MC:ありがとうございます。ちなみにタナダ監督、原作を読まれている方が結構いらっしゃいますよ。原作を読んでいる方は?(客席から手が上がり)
タナダ:ありがとうございます(笑)。
きたろう:原作と全然違いますよ。(会場笑い)
MC:その目で確かめてもらいたいと思いますけど(笑)。さて、高橋一生さんと蒼井優さんというと、19年ぶりの映画で共演になりますよね? どうでしたか、久しぶりに映画で共演されて。その感想を教えて下さい。
高橋:蒼井さんとはご一緒したいとずっと思っていたので、まさか夫婦の役でご一緒できるとは思わずに。最初にご一緒したのが『リリイ・シュシュのすべて』で、初めてお会いしたんですけど、その頃、蒼井さんは14歳とかで、僕は20歳を過ぎていて。現場で遊ぶといっても、遊び方が違うんですよ。優ちゃんは何してたんだっけ?
蒼井:私はカエルを捕まえてました。リリイとシュシュっていう、二匹を捕まえて(笑)。市原隼人くんと(笑)。
高橋:そういう状態だったので、僕らは大人ぶっちゃって「ビリヤード行くか」って、やってましたね(笑)。その後も現場で何度かお会いして、お芝居をガッツリというわけではないんですけど、ご一緒した作品もあるので、何度かお会いはしてますね。なんのアレもなくすんなりと。うれしかったですね。蒼井さんとご一緒できたのは。
MC:でも蒼井優さんにとっての『リリイ・シュシュのすべて』のときは先輩だったのが、ついに夫婦役になったわけですから。
蒼井:一生さんは、初めての現場で何も知らない状態(の自分)を見ていらっしゃるので、私の中では『リリイ・シュシュのすべて』でご一緒した方というのは、地元の知り合いみたいな感覚になってしまっていて、勝手に親近感を持ってしまっているんですね。いつも現場で“一生くん”と呼ばせてもらっているんですけど、途中ではっと気づいて、すごい先輩だと思って…(笑)。でも、今更“高橋さん”と呼んでもなんだしなと思って…(笑)。
高橋:それはショックですよね(笑)
蒼井:だから、14歳のときの無礼さを今だに持ちつつ、恐る恐る“一生くん”と呼ばせていただいてます。

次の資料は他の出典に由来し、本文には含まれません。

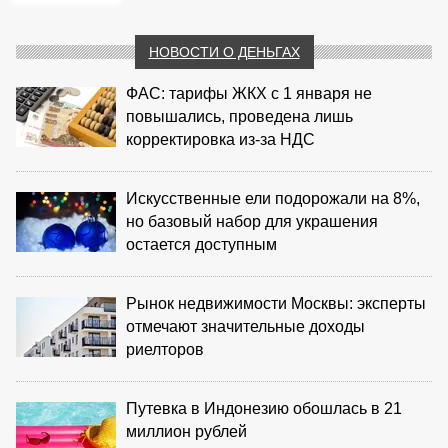
НОВОСТИ О ДЕНЬГАХ
ФАС: тарифы ЖКХ с 1 января не
повышались, проведена лишь
корректировка из‑за НДС
Искусственные ели подорожали на 8%,
но базовый набор для украшения
остается доступным
Рынок недвижимости Москвы: эксперты
отмечают значительные доходы
риелторов
Путевка в Индонезию обошлась в 21
миллион рублей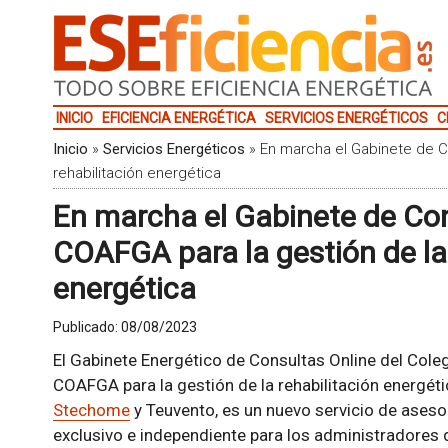
INICIO
EFICIENCIA ENERGÉTICA
SERVICIOS ENERGÉTICOS
C
Inicio
»
Servicios Energéticos
»
En marcha el Gabinete de C
rehabilitación energética
En marcha el Gabinete de Con
COAFGA para la gestión de la 
energética
Publicado:
08/08/2023
El Gabinete Energético de Consultas Online del Cole
COAFGA para la gestión de la rehabilitación energéti
Stechome
y Teuvento, es un nuevo servicio de ase
exclusivo e independiente para los administradores d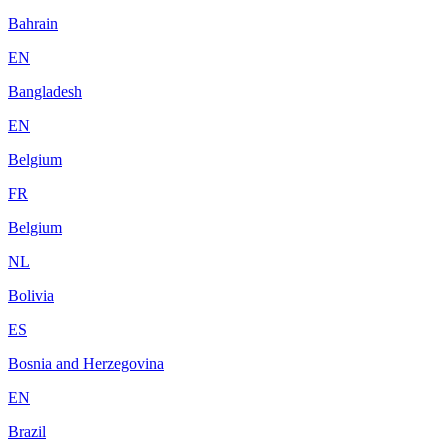
Bahrain
EN
Bangladesh
EN
Belgium
FR
Belgium
NL
Bolivia
ES
Bosnia and Herzegovina
EN
Brazil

高橋:うれしかったですよ。本当に地元の感じで、地元の覇気のないお兄ちゃんみたいな感じでいたので(笑)。良かったです。
MC:でも作品を観させていただきますと、二人の夫婦の空気感が美しいというか、切なさもたくさんあったんですけど、実際に演じられて、それぞれの役者さんとしての印象はいかがでしたか?
高橋:お芝居をさせていただくときに、「会話はキャッチボールだから、キャッチボールをしてくれ」と、よく演出家の方に言われることがあるんですが、蒼井さんとお芝居をするとジャグリングのようなんですよ。玉がテーブルの下と上をずっと常に行き交っているような、言葉ではない目線だけの…
きたろう:エッチをしているときも?
高橋:はい(笑)。エッチをしてるときもジャグリングですね(笑)。
きたろう:なかなかね、きれいだよね(笑)。俺はもっとエッチになってほしかったんだよ(笑)。きれいなんだもん。
高橋:そうですか(笑)。残念でした(笑)。
きたろう:残念でした(笑)。
高橋:本当にそれは残念ですね(笑)。
きたろう:いや、二人がね、リアルだと思うのはお互いに恥ずかしそうなんだよね。これがなんか良いんですよ、とってもリアルで。
タナダ:お酒がまだ抜けてないのでは?(笑)
高橋:エッチのシーンがメインではないのでね(笑)。
きたろう:ああ、そうですか、ごめんなさい。監督、女優さんみたいだよね。
タナダ:張り切っちゃって、すいません(笑)。
きたろう:俺がしゃべって申し訳ないけど、二人が恋に落ちる瞬間。俺の中ではものすごくリアル。
高橋:ありがとうございます(笑)。
MC:きたろうさんがそこまで気に入ってくださってるということですけど、蒼井さん。高橋一生さんの役者としての印象はいかがですか?
蒼井:心でお芝居をされるということと、技術で持っていくという、両刀の方というんですか? なので、無敵だと思いました。瞬発力で行けるところは行けるし、持続力も技術の裏打ちとしてあるので、ご自身の状態がどうであっても、理想とされているところに確実にたどり着かれるので、私は一生さんのセリフを素直に聞いて素直に返すことだけをしていました。